[Source data]
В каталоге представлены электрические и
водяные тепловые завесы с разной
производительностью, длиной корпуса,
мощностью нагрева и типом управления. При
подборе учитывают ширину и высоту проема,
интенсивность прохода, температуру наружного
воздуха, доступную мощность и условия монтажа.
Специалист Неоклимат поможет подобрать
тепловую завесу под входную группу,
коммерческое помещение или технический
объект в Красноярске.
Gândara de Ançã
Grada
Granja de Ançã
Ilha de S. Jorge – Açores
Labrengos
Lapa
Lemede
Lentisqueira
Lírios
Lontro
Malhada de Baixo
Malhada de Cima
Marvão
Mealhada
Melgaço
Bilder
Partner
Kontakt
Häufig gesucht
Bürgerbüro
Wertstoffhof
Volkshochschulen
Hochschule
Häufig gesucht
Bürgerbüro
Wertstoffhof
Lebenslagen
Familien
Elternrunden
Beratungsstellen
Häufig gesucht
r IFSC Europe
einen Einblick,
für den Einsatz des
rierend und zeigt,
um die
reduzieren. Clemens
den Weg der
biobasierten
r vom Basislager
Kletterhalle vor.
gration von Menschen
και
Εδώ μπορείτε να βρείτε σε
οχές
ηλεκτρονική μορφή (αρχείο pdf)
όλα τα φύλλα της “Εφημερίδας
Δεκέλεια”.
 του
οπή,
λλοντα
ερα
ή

--

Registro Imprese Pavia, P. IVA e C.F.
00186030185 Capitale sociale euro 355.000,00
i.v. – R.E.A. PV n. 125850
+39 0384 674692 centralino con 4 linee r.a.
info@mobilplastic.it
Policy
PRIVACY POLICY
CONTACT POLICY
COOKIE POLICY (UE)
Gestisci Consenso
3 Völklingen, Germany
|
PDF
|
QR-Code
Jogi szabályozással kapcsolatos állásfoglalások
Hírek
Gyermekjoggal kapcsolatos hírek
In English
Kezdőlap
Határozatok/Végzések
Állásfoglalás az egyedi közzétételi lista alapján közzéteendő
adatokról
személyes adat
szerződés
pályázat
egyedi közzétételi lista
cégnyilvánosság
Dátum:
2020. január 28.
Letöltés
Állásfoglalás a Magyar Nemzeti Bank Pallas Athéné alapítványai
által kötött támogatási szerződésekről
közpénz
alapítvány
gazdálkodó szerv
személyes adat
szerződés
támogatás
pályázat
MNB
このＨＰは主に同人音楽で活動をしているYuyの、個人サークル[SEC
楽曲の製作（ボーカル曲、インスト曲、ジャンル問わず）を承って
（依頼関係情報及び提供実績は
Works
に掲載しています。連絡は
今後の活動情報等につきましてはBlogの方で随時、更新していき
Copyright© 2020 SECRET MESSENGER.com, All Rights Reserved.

--

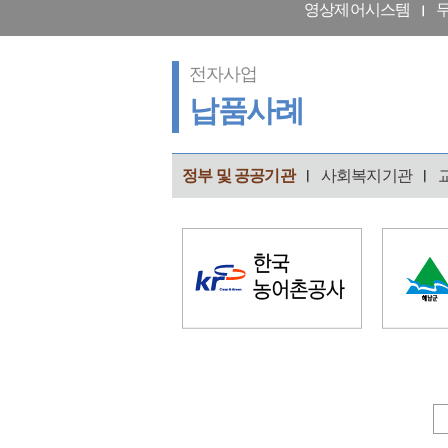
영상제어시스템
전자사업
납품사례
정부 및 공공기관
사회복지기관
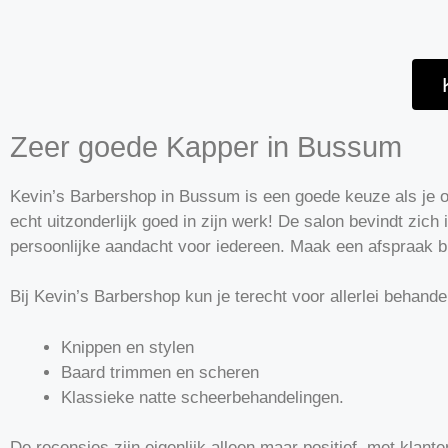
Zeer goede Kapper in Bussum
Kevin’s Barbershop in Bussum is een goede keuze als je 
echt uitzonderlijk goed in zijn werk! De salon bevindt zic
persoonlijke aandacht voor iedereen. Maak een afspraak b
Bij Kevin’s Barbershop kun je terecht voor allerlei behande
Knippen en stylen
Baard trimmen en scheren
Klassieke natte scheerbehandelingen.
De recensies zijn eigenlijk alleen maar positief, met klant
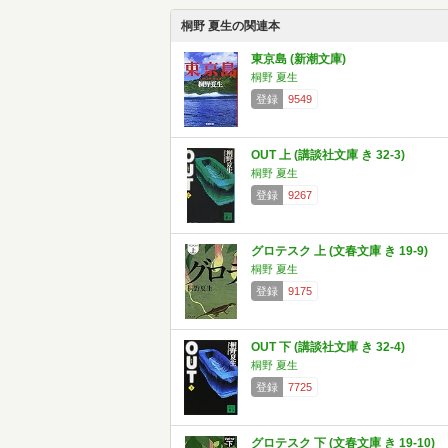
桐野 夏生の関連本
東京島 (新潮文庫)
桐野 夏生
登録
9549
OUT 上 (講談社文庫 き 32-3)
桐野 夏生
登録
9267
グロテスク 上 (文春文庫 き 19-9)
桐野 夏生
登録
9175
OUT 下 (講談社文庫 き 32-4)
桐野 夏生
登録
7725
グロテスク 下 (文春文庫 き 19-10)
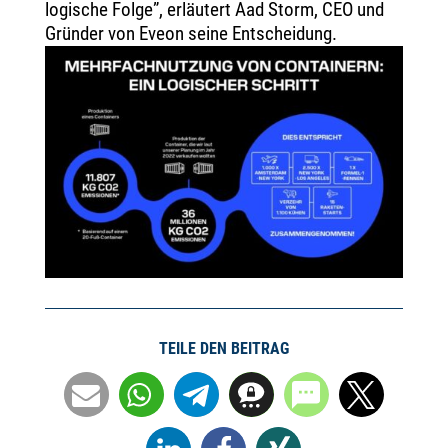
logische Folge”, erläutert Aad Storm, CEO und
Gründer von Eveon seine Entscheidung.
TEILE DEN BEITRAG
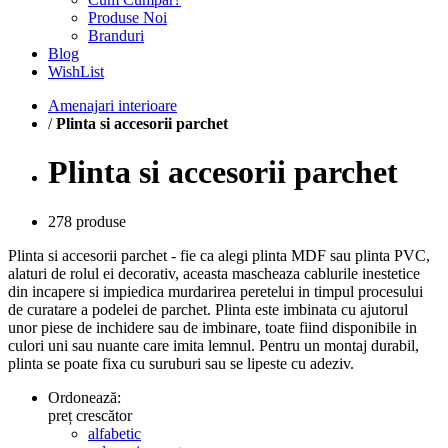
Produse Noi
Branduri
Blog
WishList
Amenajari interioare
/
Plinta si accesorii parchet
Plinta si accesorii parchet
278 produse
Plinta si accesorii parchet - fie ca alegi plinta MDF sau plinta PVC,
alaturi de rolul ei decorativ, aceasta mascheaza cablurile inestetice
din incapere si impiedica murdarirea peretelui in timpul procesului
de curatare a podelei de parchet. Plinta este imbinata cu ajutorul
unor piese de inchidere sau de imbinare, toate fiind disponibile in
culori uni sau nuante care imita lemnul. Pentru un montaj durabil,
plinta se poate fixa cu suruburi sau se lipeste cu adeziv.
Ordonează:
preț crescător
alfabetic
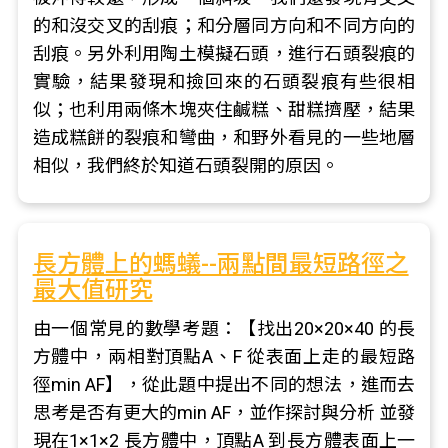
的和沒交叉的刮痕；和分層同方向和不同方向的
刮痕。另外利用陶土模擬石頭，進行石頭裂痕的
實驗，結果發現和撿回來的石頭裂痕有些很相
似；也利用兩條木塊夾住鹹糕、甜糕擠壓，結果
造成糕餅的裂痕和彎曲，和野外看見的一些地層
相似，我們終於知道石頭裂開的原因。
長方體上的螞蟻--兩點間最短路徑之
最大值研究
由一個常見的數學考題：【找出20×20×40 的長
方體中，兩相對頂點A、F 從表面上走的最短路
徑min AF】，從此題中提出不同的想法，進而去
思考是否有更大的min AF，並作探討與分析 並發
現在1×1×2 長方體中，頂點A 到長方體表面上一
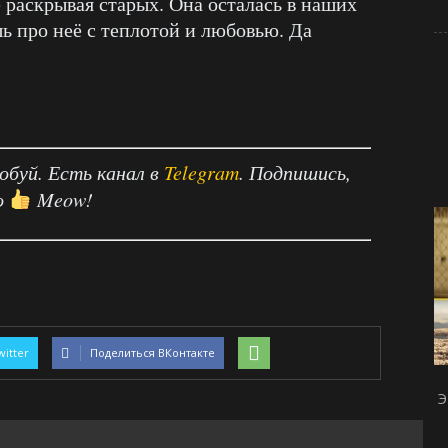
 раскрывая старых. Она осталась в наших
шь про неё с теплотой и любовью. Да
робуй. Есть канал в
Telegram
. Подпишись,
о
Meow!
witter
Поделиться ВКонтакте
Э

> [WHAT THE EXERCISE ASKS] Read through the lines above and collect those that contain the string "zijn".

> [COMPLETED TASK]
echt uitzonderlijk goed in zijn werk! De salon bevindt zic
De recensies zijn eigenlijk alleen maar positief, met klant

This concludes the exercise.